В лучшем на мой провинциальный вкус фильме Бунюэля «Ангел-истребитель» люди, собравшиеся на званый ужин в большом богатом доме, никак не могут выйти оттуда по какой-то таинственной причине, хотя двери его открыты и никто их там не держит[x]. Нечто в этом роде происходило в те дни в Шуше – город не был заперт изнутри, наружное окружение было демонстративно открытым, но демон ненависти и истребления не позволял одним людям выйти, а другим – войти в город.
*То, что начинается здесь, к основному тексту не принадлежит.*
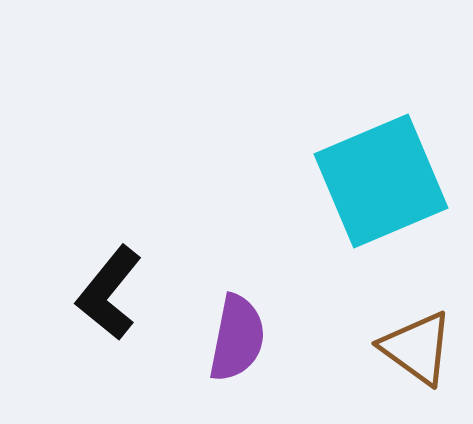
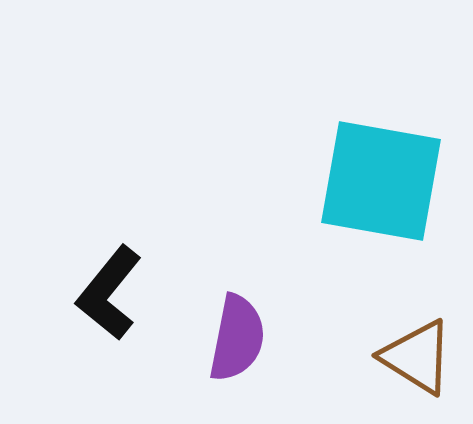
cyan square: rotated 33 degrees clockwise
brown triangle: moved 9 px down; rotated 4 degrees counterclockwise
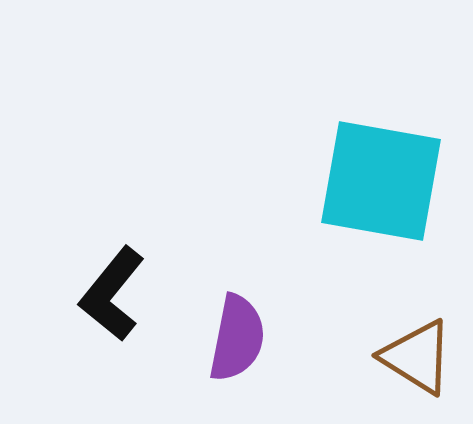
black L-shape: moved 3 px right, 1 px down
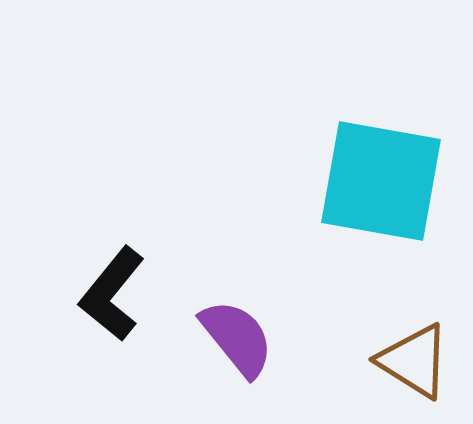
purple semicircle: rotated 50 degrees counterclockwise
brown triangle: moved 3 px left, 4 px down
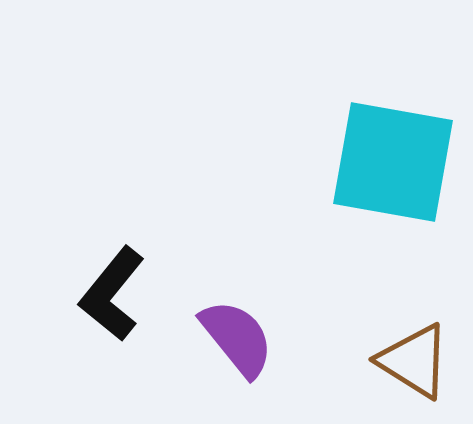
cyan square: moved 12 px right, 19 px up
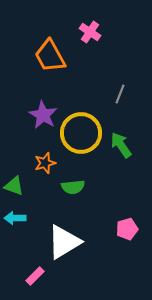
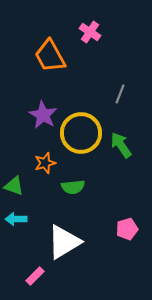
cyan arrow: moved 1 px right, 1 px down
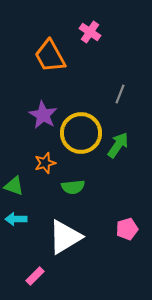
green arrow: moved 3 px left; rotated 68 degrees clockwise
white triangle: moved 1 px right, 5 px up
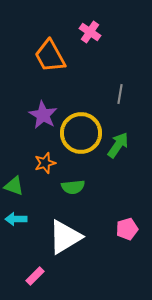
gray line: rotated 12 degrees counterclockwise
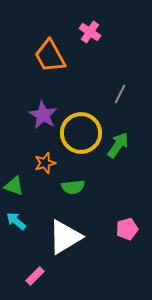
gray line: rotated 18 degrees clockwise
cyan arrow: moved 2 px down; rotated 40 degrees clockwise
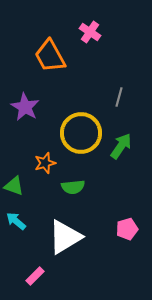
gray line: moved 1 px left, 3 px down; rotated 12 degrees counterclockwise
purple star: moved 18 px left, 8 px up
green arrow: moved 3 px right, 1 px down
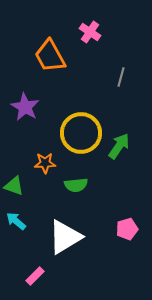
gray line: moved 2 px right, 20 px up
green arrow: moved 2 px left
orange star: rotated 15 degrees clockwise
green semicircle: moved 3 px right, 2 px up
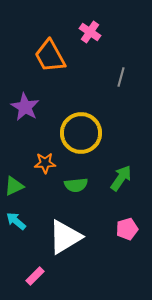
green arrow: moved 2 px right, 32 px down
green triangle: rotated 45 degrees counterclockwise
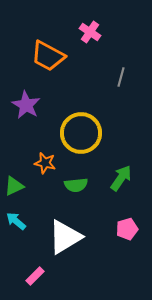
orange trapezoid: moved 2 px left; rotated 33 degrees counterclockwise
purple star: moved 1 px right, 2 px up
orange star: rotated 15 degrees clockwise
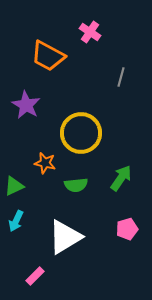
cyan arrow: rotated 105 degrees counterclockwise
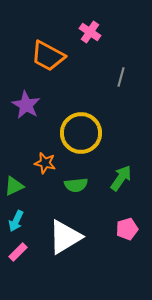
pink rectangle: moved 17 px left, 24 px up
И так же необъяснимо заклятье это исчезло, когда горстка верхолазов, поклявшихся молчать даже при падении, отчаялась забраться на скалу и, повиснув на полпути над обрывом, открыла бешеную стрельбу длинными трассирующими очередями из двадцати стволов – стрельбу в никуда, в пустое безбожное черное небо войны, освещенное сейчас их яростным огнем. Пальба без прицела не была, однако, вовсе бесцельной. Она вызвала в городе сначала оторопь, выпадение отдельных камней из невидимой стены обороны, затем обвал и вскоре целую лавину бегства. В этой осаде троянский конь распечатал ворота даже не войдя в крепость, а едва заржав снаружи. Расчет Бекора и Командоса оказался верен – бесшабашная и с военной точки зрения почти бессмысленная, к тому же и неудавшаяся атака крепости с тыла, из пропасти, пробила брешь в неприступной обороне Шуши своей внезапностью и невозможностью. Будто все призраки страшных детских сказок стали подниматься из преисподней, чтоб отомстить напуганным живым за своих мертвецов. Скоординированное во времени и пространстве общее наступление, начавшееся в 2:30 ночи на 8 мая 1992 года с дерзкой  вылазки в тыл и одновременного огневого удара реактивных минометов с фронта, ужаснуло осажденных, как пугает осужденных на смерть лязг ключей и скрип дверей перед долго откладываемым и ожидаемым и тем более всегда неожиданным приходом палача со священником, врачом и охранниками.

Нервы защитников дрогнули и бронированные машины с полным вооружением одна за другой брызнули из города по единственной дороге вниз – навстречу таким же напуганным, но неуклонно идущим вверх наступающим.

Ощетинившаяся пулеметами и пушками колонна БТР и БМП, рыча и повизгивая моторами и тормозами, медленно и зловеще надвигалась в темноте на ближайшую позицию, занятую отрядом Грача на холме.

В этой особой грохочущей тишине завязавшегося, но еще не начавшегося по-настоящему боя, только подчеркиваемой отдельными разрозненными выстрелами, Командос сквозь треск помех расслышал интонацию обреченности в голосе Грача, докладывавшего о приближении колонны тяжелой техники противника. На командном пункте над деревней со смешным названием Шош повисла пауза. «Держитесь, держитесь! – срывающимся тенорком прокричал генерал. – Они просто драпают! Дай им уйти, не мешай и не ввязывайся в перестрелку!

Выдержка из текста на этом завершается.